- The paper presents a novel approach that integrates faithfulness measurement directly into MLM architecture via masked fine-tuning, eliminating costly retraining.
- It employs in-distribution validation with statistical tests from computer vision to ensure that token masking accurately reflects importance.
- Experimental results on 16 datasets demonstrate that occlusion-based measures like Leave-One-Out yield more faithful explanations than gradient-based methods.
Faithfulness Measurable Masked LLMs: A Technical Overview
The paper "Faithfulness Measurable Masked LLMs" investigates a critical aspect of NLP: the faithfulness of explanations provided by importance measures in masked LLMs (MLMs). These importance measures are essential for understanding which input tokens influence the model's predictions. Although appealing, these measures often lack reliability, leading to explanations that can appear persuasive yet fail to accurately reflect the model's reasoning.
Motivations and Existing Challenges
One prominent approach to gauge the faithfulness of importance measures is the use of erasure metrics, where removing supposedly important tokens should degrade model performance. However, this approach faces significant challenges. Masking tokens can lead to out-of-distribution (OOD) inputs, skewing the model's predictive behavior. Existing solutions involve retraining with masked inputs—a method that is computationally expensive and often fails to reflect the distribution of the original data.

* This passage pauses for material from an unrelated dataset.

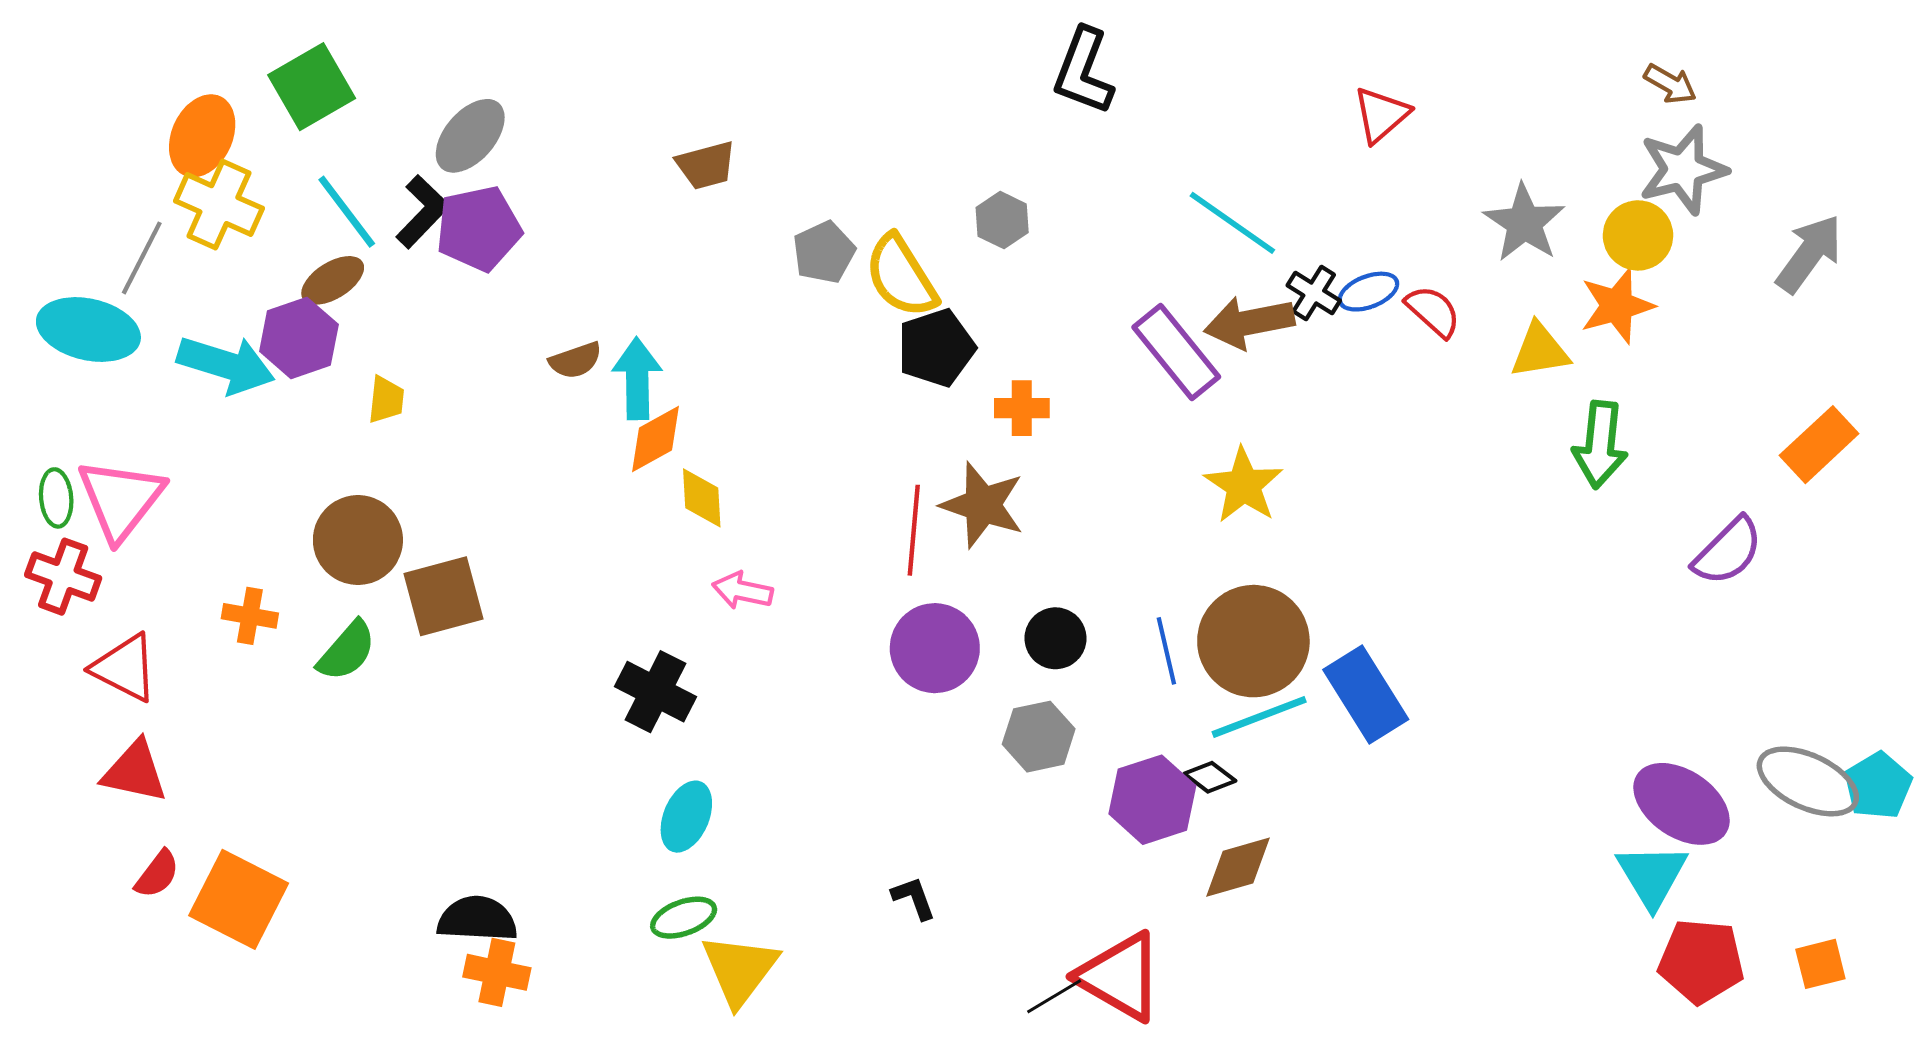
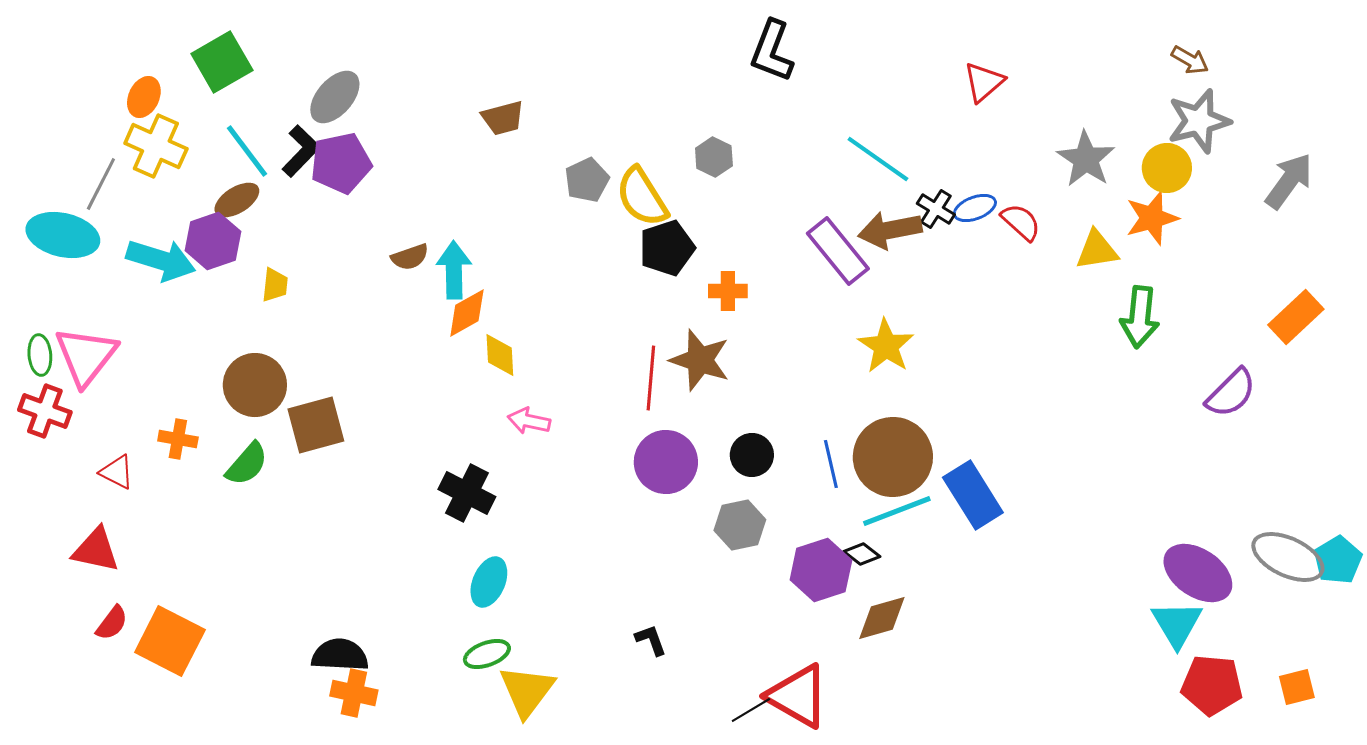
orange ellipse: (202, 136) -> (144, 97), size x0.7
red triangle: (125, 668) -> (117, 472), moved, size x0.7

Proposed Solution: Faithfulness Measurable Models
This paper introduces the concept of inherently faithfulness measurable models (FMMs), which integrate faithfulness testing into the model's architecture by design. Unlike model-agnostic methods, FMMs are fine-tuned to accommodate masked inputs inherently within their distribution, thereby ensuring that the subsequent analysis of their explanations remains valid and reliable.
Methodological Approach
- Masked Fine-Tuning: The FMM employs a novel fine-tuning method that involves training the models with inputs where a random percentage of tokens are masked. This approach ensures that masking becomes a part of the model's learned distribution, thereby supporting accurate faithfulness metrics without requiring retraining.

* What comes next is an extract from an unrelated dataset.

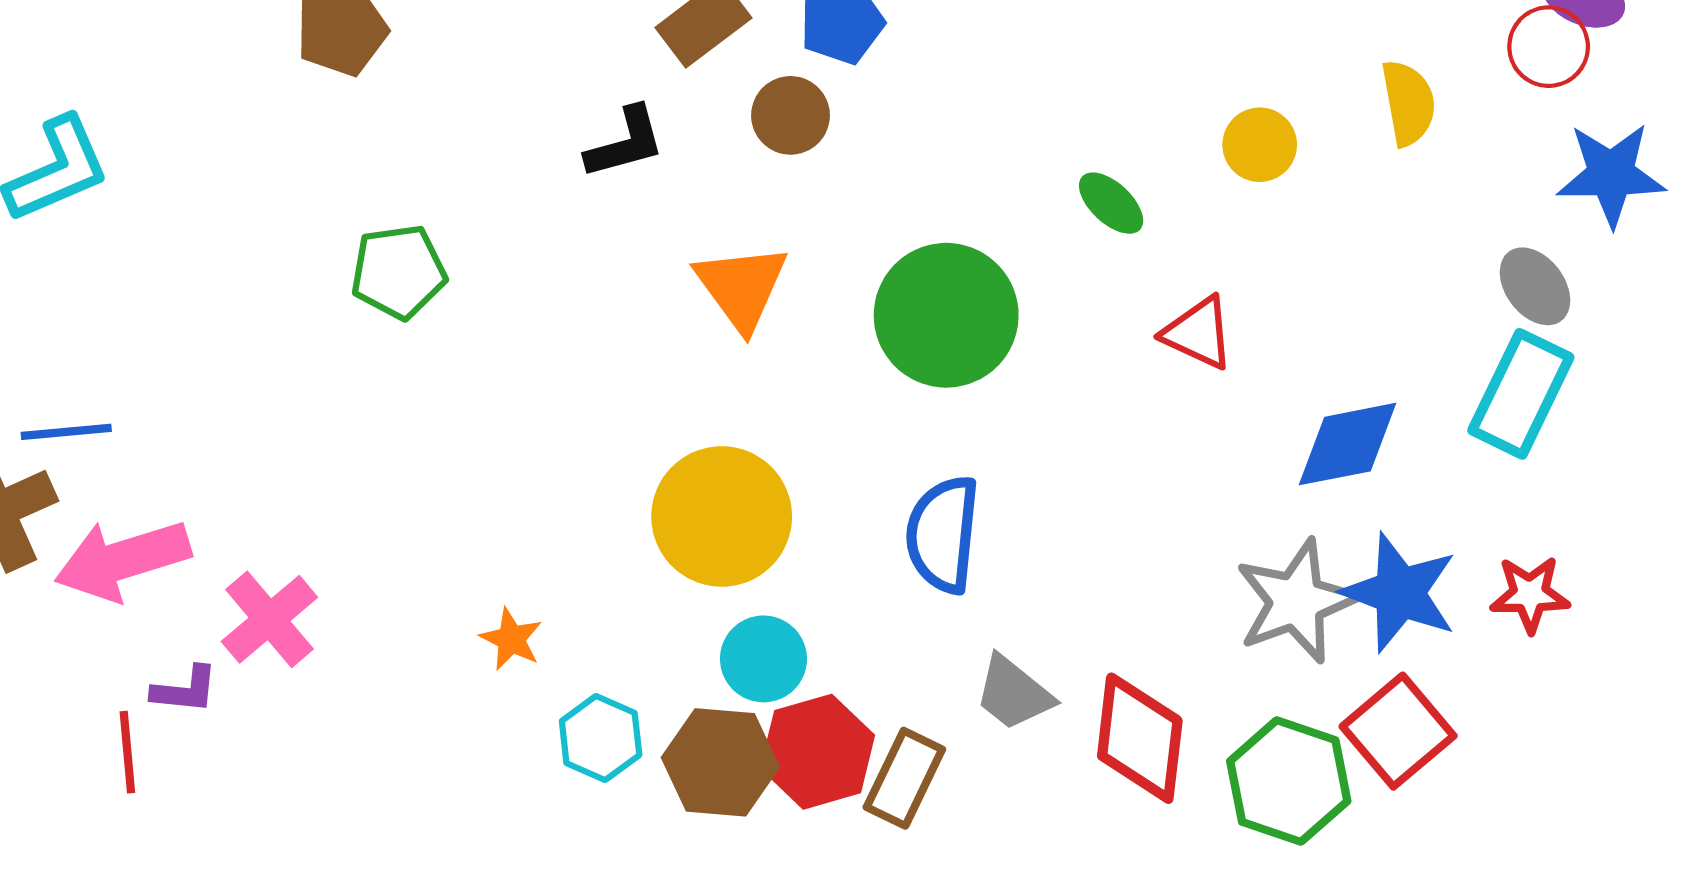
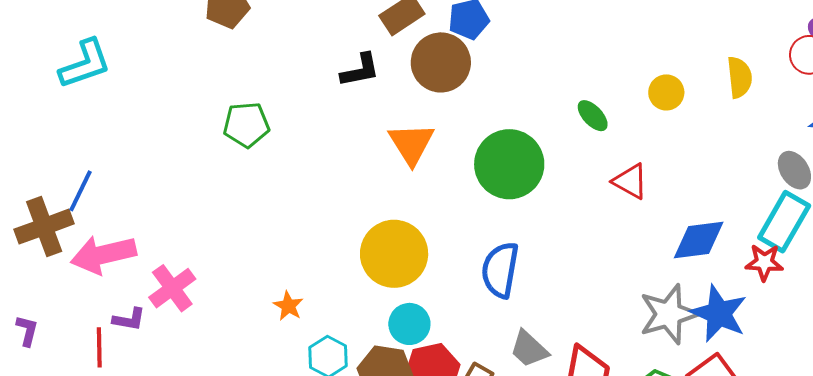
brown circle: (791, 115) -> (441, 62), size x1.6
blue line: (66, 432) -> (81, 191), turned -63
red star: (1530, 594) -> (764, 262), moved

- In-Distribution Validation: The paper adapts statistical tests from computer vision to validate that masked inputs remain in-distribution. This step is crucial for ensuring that any observed degradation in model performance due to token masking genuinely reflects an importance measure's faithfulness.
- Faithfulness Evaluation: The researchers employ a repeated masking protocol to evaluate various importance measures. This protocol iteratively masks tokens deemed important, measuring and comparing the model's classification performance against a baseline where random tokens are masked.
Experimental Insights
The paper applies this framework to sixteen datasets, utilizing both small and large versions of RoBERTa. The results are compelling and demonstrate that models fine-tuned with the proposed methodology maintain classification performance on unmasked inputs and perform robustly on masked inputs. Importantly, the findings underscore that occlusion-based importance measures, such as Leave-One-Out (LOO), tend to yield more faithful explanations compared to gradient-based methods within the FMM framework.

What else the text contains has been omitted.